Fragmento del libro Al Menudeo, Editorial Horas y Horas. Madrid, España 2003.

Guadalupe Urbina.

Revelación de un sueño

 

El Espíritu de las aguas decidió habitar en las cumbres del Cerro Zurquí. Tal y como el Arco Iris se lo había dicho, desde arriba se pueden capturar todos los secretos de la selva, que es como decir los secretos de cada quien. Desde arriba ella podía colgarse o dejarse venir y tocarlo todo, retocarlo todo, trastocarlo todo. Desde allí comprendió que el jade no es solamente una piedra preciosa sino el corazón apretado de una ceiba o la mirada displicente de los malacagüites. Abajo, oculta, arrullando helechos o barbudos escapaba a los diamantes que empeñados en creerla una sonrisa de luz la perseguían, decididos a destrozarla en mil colores.

Así estaba, oculta y soñando aromas de madreselva cuando conoció a la serpiente; con la que convivió por los siglos de los siglos y tres días después de la eternidad.
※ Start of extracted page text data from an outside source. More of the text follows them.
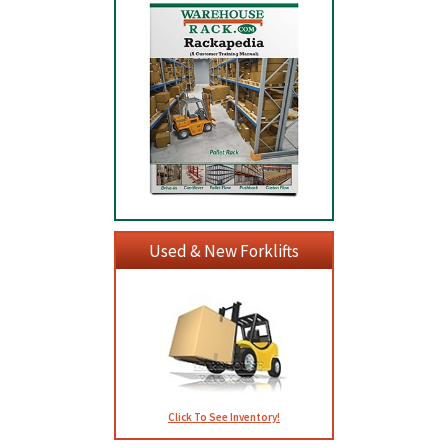
Used & New Forklifts
Click To See Inventory!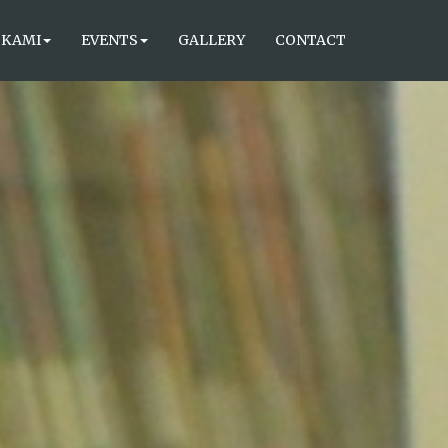
 KAMI
EVENTS
GALLERY
CONTACT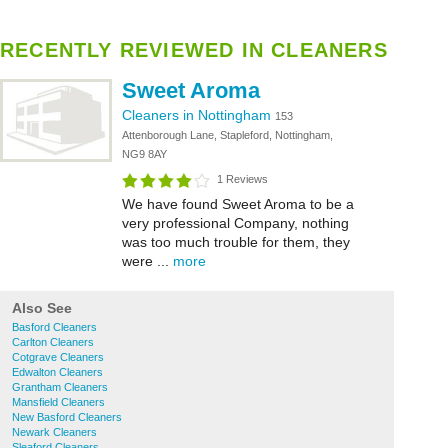
RECENTLY REVIEWED IN CLEANERS
Sweet Aroma
Cleaners in Nottingham
153
Attenborough Lane, Stapleford, Nottingham,
NG9 8AY
1 Reviews
We have found Sweet Aroma to be a
very professional Company, nothing
was too much trouble for them, they
were ...
more
Also See
Basford Cleaners
Carlton Cleaners
Cotgrave Cleaners
Edwalton Cleaners
Grantham Cleaners
Mansfield Cleaners
New Basford Cleaners
Newark Cleaners
Sleaford Cleaners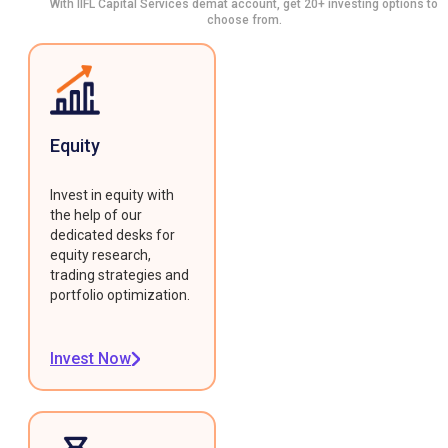
With IIFL Capital Services demat account, get 20+ investing options to
choose from.
Equity
Invest in equity with
the help of our
dedicated desks for
equity research,
trading strategies and
portfolio optimization.
Invest Now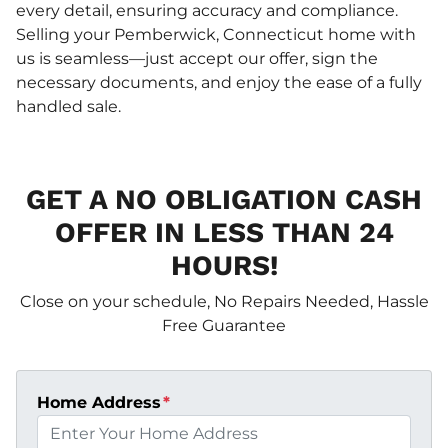
every detail, ensuring accuracy and compliance.
Selling your Pemberwick, Connecticut home with
us is seamless—just accept our offer, sign the
necessary documents, and enjoy the ease of a fully
handled sale.
GET A NO OBLIGATION CASH
OFFER IN LESS THAN 24
HOURS!
Close on your schedule, No Repairs Needed, Hassle
Free Guarantee
Home Address
*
Ella, el agua, enamorada, se ahuecó, se enrolló, se deslizó también bajo su vientre y la serpiente loca de agua y de jades hacia relumbrar sus escamas en los destellos que se le escapaban al sol por los bejucos. El sol encantado se ponía rígido, inmóvil, hasta volverse piedra o metal, hasta ponerse oro, ámbar o murmullo de hoja en el viento.
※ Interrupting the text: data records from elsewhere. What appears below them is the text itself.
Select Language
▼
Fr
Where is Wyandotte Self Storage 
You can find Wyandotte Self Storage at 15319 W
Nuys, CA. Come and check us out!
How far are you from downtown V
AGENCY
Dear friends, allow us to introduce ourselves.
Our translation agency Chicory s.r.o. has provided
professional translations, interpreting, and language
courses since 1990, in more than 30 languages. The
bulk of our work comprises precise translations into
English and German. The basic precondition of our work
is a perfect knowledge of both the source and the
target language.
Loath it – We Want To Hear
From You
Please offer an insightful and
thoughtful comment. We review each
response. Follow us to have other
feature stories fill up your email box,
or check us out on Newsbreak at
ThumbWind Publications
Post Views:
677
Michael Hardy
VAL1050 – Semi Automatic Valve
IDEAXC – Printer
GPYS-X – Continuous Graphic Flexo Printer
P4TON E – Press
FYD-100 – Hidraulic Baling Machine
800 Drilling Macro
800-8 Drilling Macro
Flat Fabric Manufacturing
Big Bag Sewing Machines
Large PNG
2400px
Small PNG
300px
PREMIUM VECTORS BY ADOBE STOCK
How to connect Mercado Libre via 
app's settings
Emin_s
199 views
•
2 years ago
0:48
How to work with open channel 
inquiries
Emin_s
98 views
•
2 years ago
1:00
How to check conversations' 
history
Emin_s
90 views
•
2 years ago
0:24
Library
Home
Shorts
La serpiente no conocía sus orígenes hasta que conoció la causa de su alegría, el agua jugaba. El agua descubrió sus movimientos volando detrás de la serpiente.

En ese Entonces la tierra era una mujer fresca, transparente, vaporosa- evaporada, piel de menta, orquídea abierta, una alcahueta llena de cavernas donde ocultar los amores que el agua serpenteaba.